The Holocaust was the period from 1941 to 1945 during which 6 million Jews were killed because of anti-Semite Adolf Hitler, leader of the Nazi regime in Germany. Hitler chose to persecute this group in order to preserve what he perceived as racial purity for future generations, the concept of eugenics.
At first, Hitler used a combination of science and his own beliefs to justify his persecutions, putting legal restrictions on Jews. The infamous Nuremberg Laws of 1925 excluded Jews from society in Germany.
Jews tried to escape Hitler’s regime, but were unable. In 1938, the violence started as German Ernst vom Rath was killed by Hershel Grynszpan, a Jewish boy. Some Nazis believed this justified killing Jews, and during a night known as Kristallnacht, when these Nazis destroyed massive amounts of Jewish property, 30,000 Jews ended up in concentration camps.
Jews were sent to live in ghettos, and from there, were sent to death camps, where death was a highly likely outcome.

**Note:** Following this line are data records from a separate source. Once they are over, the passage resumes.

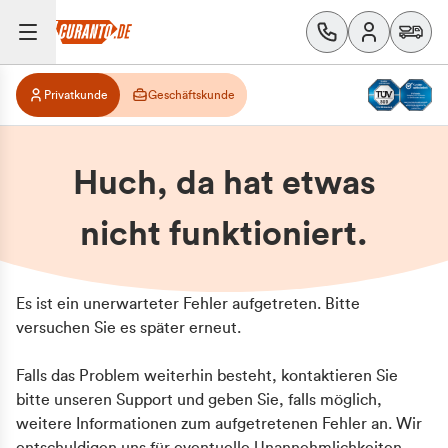
Privatkunde
Geschäftskunde
Huch, da hat etwas
nicht funktioniert.
Es ist ein unerwarteter Fehler aufgetreten. Bitte
versuchen Sie es später erneut.
Falls das Problem weiterhin besteht, kontaktieren Sie
bitte unseren Support und geben Sie, falls möglich,
weitere Informationen zum aufgetretenen Fehler an. Wir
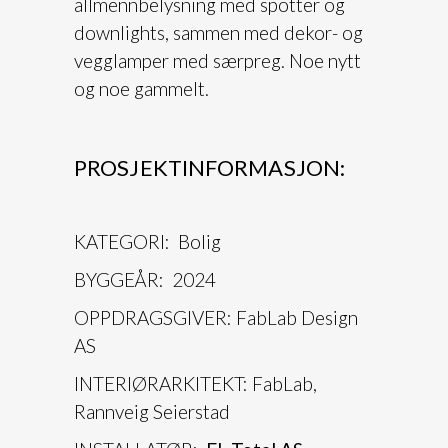
allmennbelysning med spotter og
downlights, sammen med dekor- og
vegglamper med særpreg. Noe nytt
og noe gammelt.
PROSJEKTINFORMASJON:
KATEGORI: Bolig
BYGGEÅR: 2024
OPPDRAGSGIVER: FabLab Design
AS
INTERIØRARKITEKT: FabLab,
Rannveig Seierstad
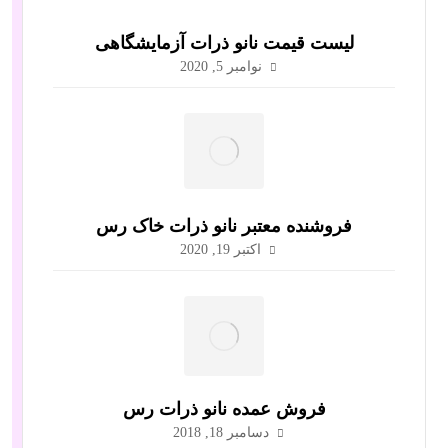
لیست قیمت نانو ذرات آزمایشگاهی
نوامبر 5, 2020
فروشنده معتبر نانو ذرات خاک رس
اکتبر 19, 2020
فروش عمده نانو ذرات رس
دسامبر 18, 2018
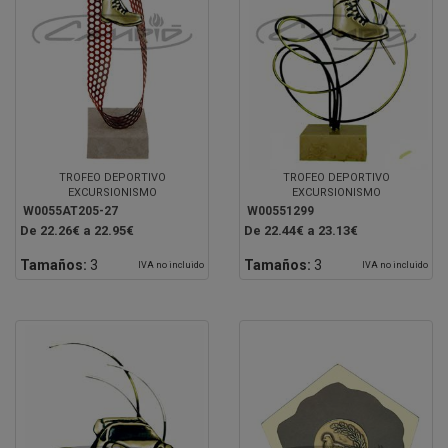
TROFEO DEPORTIVO
TROFEO DEPORTIVO
EXCURSIONISMO
EXCURSIONISMO
W0055AT205-27
W00551299
De 22.26€ a 22.95€
De 22.44€ a 23.13€
Tamaños:
3
Tamaños:
3
IVA no incluido
IVA no incluido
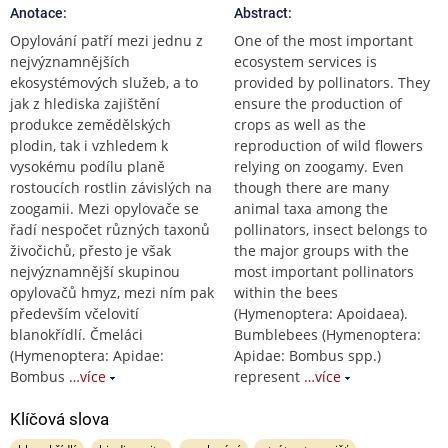
Anotace:
Abstract:
Opylování patří mezi jednu z
One of the most important
nejvýznamnějších
ecosystem services is
ekosystémových služeb, a to
provided by pollinators. They
jak z hlediska zajištění
ensure the production of
produkce zemědělských
crops as well as the
plodin, tak i vzhledem k
reproduction of wild flowers
vysokému podílu planě
relying on zoogamy. Even
rostoucích rostlin závislých na
though there are many
zoogamii. Mezi opylovače se
animal taxa among the
řadí nespočet různých taxonů
pollinators, insect belongs to
živočichů, přesto je však
the major groups with the
nejvýznamnější skupinou
most important pollinators
opylovačů hmyz, mezi ním pak
within the bees
především včelovití
(Hymenoptera: Apoidaea).
blanokřídlí. Čmeláci
Bumblebees (Hymenoptera:
(Hymenoptera: Apidae:
Apidae: Bombus spp.)
Bombus
…více
represent
…více
Klíčová slova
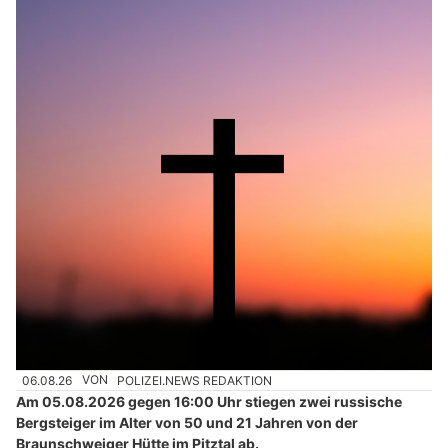
06.08.26
VON
POLIZEI.NEWS REDAKTION
Am 05.08.2026 gegen 16:00 Uhr stiegen zwei russische
Bergsteiger im Alter von 50 und 21 Jahren von der
Braunschweiger Hütte im Pitztal ab.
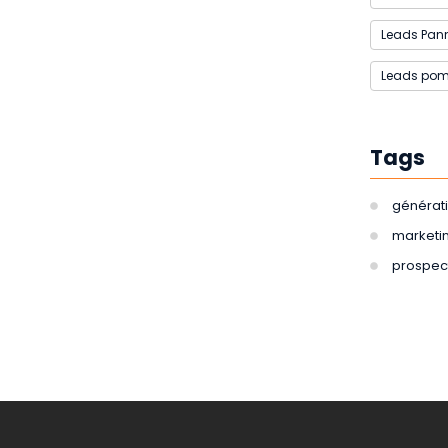
Leads Pan
Leads pom
Tags
générat
marketin
prospec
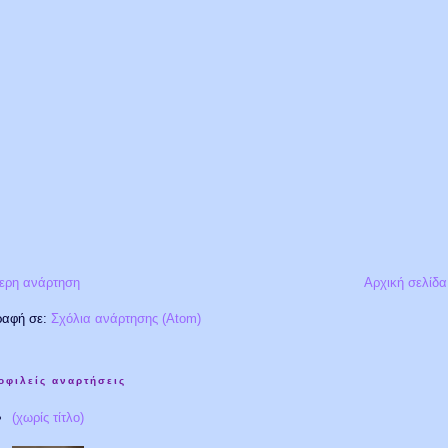
ερη ανάρτηση
Αρχική σελίδα
ραφή σε:
Σχόλια ανάρτησης (Atom)
οφιλείς αναρτήσεις
(χωρίς τίτλο)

One of the most infamous concentration camps was known as Auschwitz.
Later, Jews in concentration camps would be killed by various terrible methods: some starved or fell ill, other were shot, others were in slave labor until their death, and others were killed with gas. This was known as Nazi Germany’s “final solution” to the problem of Jews.
Upon arrival at the concentration camps, personal possessions and clothes were destroyed, and many were killed immediately; however, those younger were used for slave labor.
WWII would bring an end to this senseless killing. Between 1944 and 1945, the concentration camps were gradually released, and the Nazis defeated.
Author Primo Levi, a survivor of the Holocaust, wrote about life in a concentration camp: “We lay in a world of death and phantoms. The last trace of civilization had vanished around and inside us.”